**TASK INSTRUCTIONS**
Can the data below be set down again exactly, line for line?

BEGIN PROVIDED ENTRIES

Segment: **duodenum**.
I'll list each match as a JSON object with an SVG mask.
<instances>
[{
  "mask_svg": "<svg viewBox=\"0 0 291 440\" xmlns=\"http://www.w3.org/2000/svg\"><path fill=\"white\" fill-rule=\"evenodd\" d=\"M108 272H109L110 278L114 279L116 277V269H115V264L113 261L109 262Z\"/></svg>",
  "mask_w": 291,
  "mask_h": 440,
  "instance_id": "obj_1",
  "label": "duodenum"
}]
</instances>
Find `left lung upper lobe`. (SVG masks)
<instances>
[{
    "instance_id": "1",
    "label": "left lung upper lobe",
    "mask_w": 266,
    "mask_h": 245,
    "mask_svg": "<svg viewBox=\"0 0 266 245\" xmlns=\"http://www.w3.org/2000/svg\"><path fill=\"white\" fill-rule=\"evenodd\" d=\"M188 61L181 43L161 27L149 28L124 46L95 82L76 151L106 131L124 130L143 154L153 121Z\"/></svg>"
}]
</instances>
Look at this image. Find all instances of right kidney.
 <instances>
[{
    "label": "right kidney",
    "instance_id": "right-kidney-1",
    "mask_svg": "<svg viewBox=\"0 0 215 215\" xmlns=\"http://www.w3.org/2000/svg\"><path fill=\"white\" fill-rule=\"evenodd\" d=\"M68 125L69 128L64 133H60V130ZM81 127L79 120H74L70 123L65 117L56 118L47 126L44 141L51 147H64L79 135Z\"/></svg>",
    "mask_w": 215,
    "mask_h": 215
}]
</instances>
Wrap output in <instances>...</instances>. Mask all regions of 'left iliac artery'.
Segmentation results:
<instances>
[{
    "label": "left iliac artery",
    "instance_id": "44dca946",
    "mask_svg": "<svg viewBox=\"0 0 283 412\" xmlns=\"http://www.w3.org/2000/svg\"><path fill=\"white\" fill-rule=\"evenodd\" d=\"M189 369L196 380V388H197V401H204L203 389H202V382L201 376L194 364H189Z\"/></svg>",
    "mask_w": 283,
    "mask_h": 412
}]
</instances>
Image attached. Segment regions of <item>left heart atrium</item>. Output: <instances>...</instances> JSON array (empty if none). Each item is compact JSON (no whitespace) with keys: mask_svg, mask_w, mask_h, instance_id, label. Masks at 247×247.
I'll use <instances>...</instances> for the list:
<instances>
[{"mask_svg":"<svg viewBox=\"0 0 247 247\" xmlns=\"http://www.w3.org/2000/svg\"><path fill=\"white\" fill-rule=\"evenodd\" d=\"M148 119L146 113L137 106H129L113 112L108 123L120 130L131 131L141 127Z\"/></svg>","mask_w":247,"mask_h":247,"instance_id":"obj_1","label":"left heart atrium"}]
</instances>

END PROVIDED ENTRIES

**EXERCISE RESULT**
Segment: **duodenum**.
I'll list each match as a JSON object with an SVG mask.
<instances>
[{
  "mask_svg": "<svg viewBox=\"0 0 291 440\" xmlns=\"http://www.w3.org/2000/svg\"><path fill=\"white\" fill-rule=\"evenodd\" d=\"M108 272H109L110 278L114 279L116 277V269H115V264L113 261L109 262Z\"/></svg>",
  "mask_w": 291,
  "mask_h": 440,
  "instance_id": "obj_1",
  "label": "duodenum"
}]
</instances>
Find `left lung upper lobe`. (SVG masks)
<instances>
[{
    "instance_id": "1",
    "label": "left lung upper lobe",
    "mask_w": 266,
    "mask_h": 245,
    "mask_svg": "<svg viewBox=\"0 0 266 245\" xmlns=\"http://www.w3.org/2000/svg\"><path fill=\"white\" fill-rule=\"evenodd\" d=\"M188 61L181 43L161 27L149 28L124 46L95 82L76 151L106 131L124 130L143 154L153 121Z\"/></svg>"
}]
</instances>
Look at this image. Find all instances of right kidney.
 <instances>
[{
    "label": "right kidney",
    "instance_id": "right-kidney-1",
    "mask_svg": "<svg viewBox=\"0 0 215 215\" xmlns=\"http://www.w3.org/2000/svg\"><path fill=\"white\" fill-rule=\"evenodd\" d=\"M68 125L69 128L64 133H60V130ZM81 127L79 120H74L70 123L65 117L56 118L47 126L44 141L51 147H64L79 135Z\"/></svg>",
    "mask_w": 215,
    "mask_h": 215
}]
</instances>
Wrap output in <instances>...</instances>. Mask all regions of 'left iliac artery'.
Segmentation results:
<instances>
[{
    "label": "left iliac artery",
    "instance_id": "44dca946",
    "mask_svg": "<svg viewBox=\"0 0 283 412\" xmlns=\"http://www.w3.org/2000/svg\"><path fill=\"white\" fill-rule=\"evenodd\" d=\"M189 369L196 380V388H197V401H204L203 389H202V382L201 376L194 364H189Z\"/></svg>",
    "mask_w": 283,
    "mask_h": 412
}]
</instances>
Image attached. Segment regions of <item>left heart atrium</item>. Output: <instances>...</instances> JSON array (empty if none). Each item is compact JSON (no whitespace) with keys: mask_svg, mask_w, mask_h, instance_id, label. Masks at 247×247.
I'll use <instances>...</instances> for the list:
<instances>
[{"mask_svg":"<svg viewBox=\"0 0 247 247\" xmlns=\"http://www.w3.org/2000/svg\"><path fill=\"white\" fill-rule=\"evenodd\" d=\"M148 119L146 113L137 106H129L113 112L108 123L120 130L131 131L141 127Z\"/></svg>","mask_w":247,"mask_h":247,"instance_id":"obj_1","label":"left heart atrium"}]
</instances>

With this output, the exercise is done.